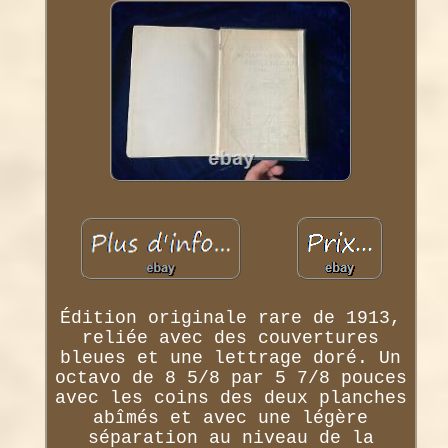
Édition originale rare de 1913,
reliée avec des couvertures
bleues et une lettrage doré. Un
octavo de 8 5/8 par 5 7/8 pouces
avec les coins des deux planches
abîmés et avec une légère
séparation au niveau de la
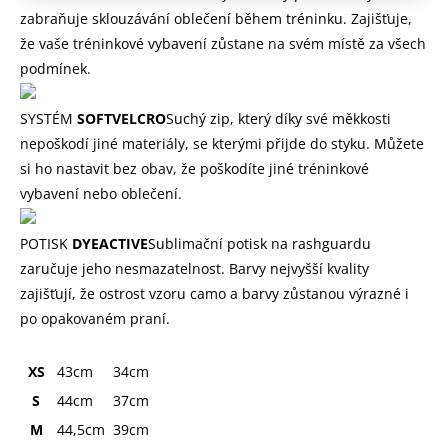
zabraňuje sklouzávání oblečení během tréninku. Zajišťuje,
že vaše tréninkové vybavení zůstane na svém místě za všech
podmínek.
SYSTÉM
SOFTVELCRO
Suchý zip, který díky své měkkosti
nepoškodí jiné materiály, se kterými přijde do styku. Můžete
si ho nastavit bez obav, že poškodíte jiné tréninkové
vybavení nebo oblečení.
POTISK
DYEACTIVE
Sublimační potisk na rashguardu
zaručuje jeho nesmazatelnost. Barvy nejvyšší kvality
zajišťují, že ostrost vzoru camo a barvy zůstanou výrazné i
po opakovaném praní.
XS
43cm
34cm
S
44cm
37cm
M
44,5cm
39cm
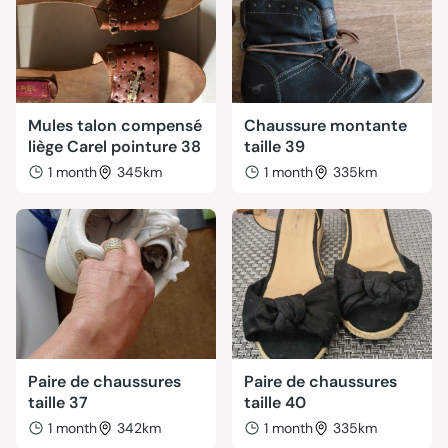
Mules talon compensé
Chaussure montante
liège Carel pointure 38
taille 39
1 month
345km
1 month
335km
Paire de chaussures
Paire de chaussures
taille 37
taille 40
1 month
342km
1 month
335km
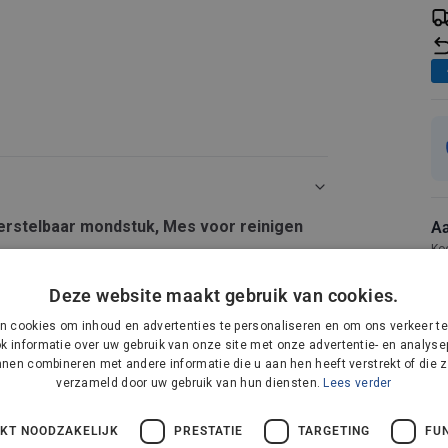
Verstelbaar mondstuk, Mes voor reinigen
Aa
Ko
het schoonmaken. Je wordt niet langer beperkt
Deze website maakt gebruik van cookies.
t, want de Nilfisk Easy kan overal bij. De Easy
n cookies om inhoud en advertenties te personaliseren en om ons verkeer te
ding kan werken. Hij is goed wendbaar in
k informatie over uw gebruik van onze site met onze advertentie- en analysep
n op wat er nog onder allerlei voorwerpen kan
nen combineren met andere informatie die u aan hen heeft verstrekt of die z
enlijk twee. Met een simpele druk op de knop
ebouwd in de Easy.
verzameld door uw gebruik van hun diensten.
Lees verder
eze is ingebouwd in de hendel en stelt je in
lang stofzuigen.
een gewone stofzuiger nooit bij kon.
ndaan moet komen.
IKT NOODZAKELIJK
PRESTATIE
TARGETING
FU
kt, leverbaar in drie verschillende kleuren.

→ **Task statement**: From the line containing "nen combineren met" through the closing line of the material above, return every line exactly and omit all others.

→ **Result of the task**:
nen combineren met andere informatie die u aan hen heeft verstrekt of die z
enlijk twee. Met een simpele druk op de knop
ebouwd in de Easy.
verzameld door uw gebruik van hun diensten.
Lees verder
eze is ingebouwd in de hendel en stelt je in
lang stofzuigen.
een gewone stofzuiger nooit bij kon.
ndaan moet komen.
IKT NOODZAKELIJK
PRESTATIE
TARGETING
FU
kt, leverbaar in drie verschillende kleuren.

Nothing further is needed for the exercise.